Batch Normalization
A technique that normalizes layer inputs across a mini-batch to zero mean and unit variance, stabilizing and accelerating deep network training.
Batch Normalization (BatchNorm) normalizes the inputs to each layer across the mini-batch to zero mean and unit variance. Proposed by Ioffe and Szegedy in 2015, it stabilized and accelerated deep network training by reducing internal covariate shift.
After normalization, learnable scale (γ) and shift (β) parameters allow the network to recover the original distribution if beneficial. During inference, running mean and variance accumulated during training replace batch statistics.

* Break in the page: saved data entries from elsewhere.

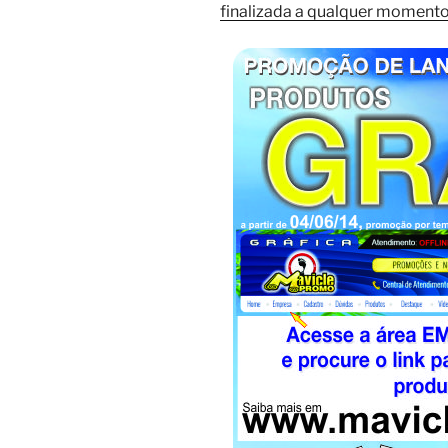
finalizada a qualquer moment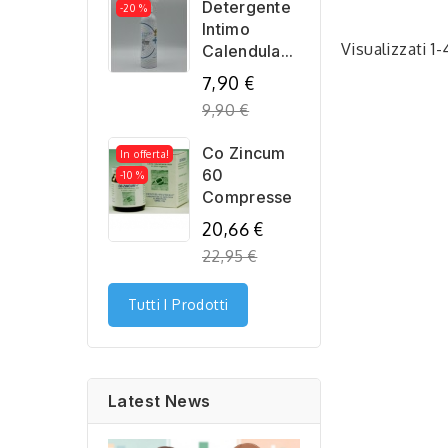
Detergente
-20 %
Intimo
Visualizzati 1-
Calendula...
Regular
7,90 €
price
9,90 €
Co Zincum
In offerta!
60
-10 %
Compresse
Regular
20,66 €
price
22,95 €
Tutti I Prodotti
Latest News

- Higher learning rates: Normalization stabilizes gradient magnitudes, permitting larger learning rates that accelerate convergence and make tuning more forgiving
- Regularization effect: Noise in mini-batch statistics provides mild regularization, sometimes reducing the need for Dropout. Combining both can be counterproductive
- Placement: Typically inserted after convolutional or fully connected layers and before the activation function. Some architectures place it after activation
When batch sizes are small, batch statistics become unreliable. Alternatives include Layer Normalization (across features), Instance Normalization (per-sample, per-channel), and Group Normalization. In image generation, Adaptive Instance Normalization (AdaIN) injects style information through normalization parameters.